There's a couple ways to give input to this program. It can take each present as a command-line argument of three space-separated numbers (which will need to be wrapped in quotes: pip.py present.pip "1 4 3" "3 0 0"). Alternately, specify the -r flag and give each present as a line of stdin consisting of three space-separated numbers.
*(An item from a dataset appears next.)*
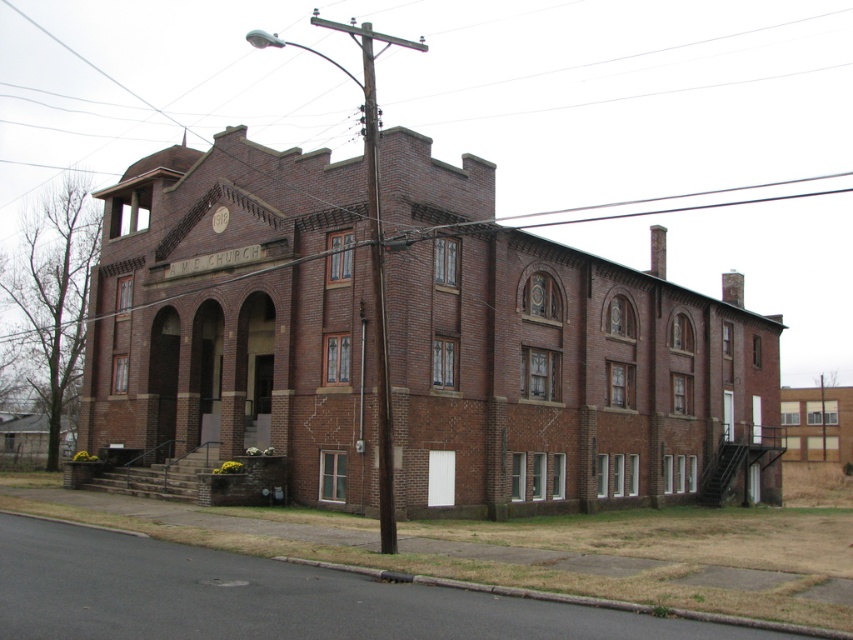 You are a delivery person standing in front of the A.M.E. CHURCH building. You need to place a package between the brown brick utility pole at center and the brown wooden utility pole at center. What is the minimum width of the package that can fit between them without touching either pole?

The minimum width of the package should be less than 1.57 meters to fit between the brown brick utility pole at center and the brown wooden utility pole at center without touching either pole.

You are standing in front of the A.M.E. CHURCH and need to locate both the brown brick utility pole at center and the brown wooden utility pole at center. From your perspective, which utility pole is positioned to the left?

The brown brick utility pole at center is positioned to the left of the brown wooden utility pole at center.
Try it online!

How?

                         g is list of cmdline args (or lines of stdin, if using -r flag)
                         s is space, PI is what it says on the tin (implicit)
                    g^s  Split each argument on spaces, so we have a list of lists
{                }MS     Map this function to each sublist and sum the results:
 $*a                      Fold the list on * (i.e. take the product)
    |                     Logical OR: if the above value is zero, use this value instead:
     4/3*PI*              4/3 pi, times
            @a            First element of the list
              **3         Cubed
                         Autoprint the result

Ruby, 58 characters

->b{b.reduce(0){|t,s|a,b,c=*s;t+(c ?a*b*c :a**3*4.18879)}}

Sample run:

2.1.5 :001 ->b{b.reduce(0){|t,s|a,b,c=*s;t+(c ?a*b*c :a**3*4.18879)}}[[[1,4,3],[2,2,2],[3],[4,4,4]]]
 => 197.09733

Ruby, 50 characters

Improvement idea shamelessly stolen from edc65's JavaScript answer.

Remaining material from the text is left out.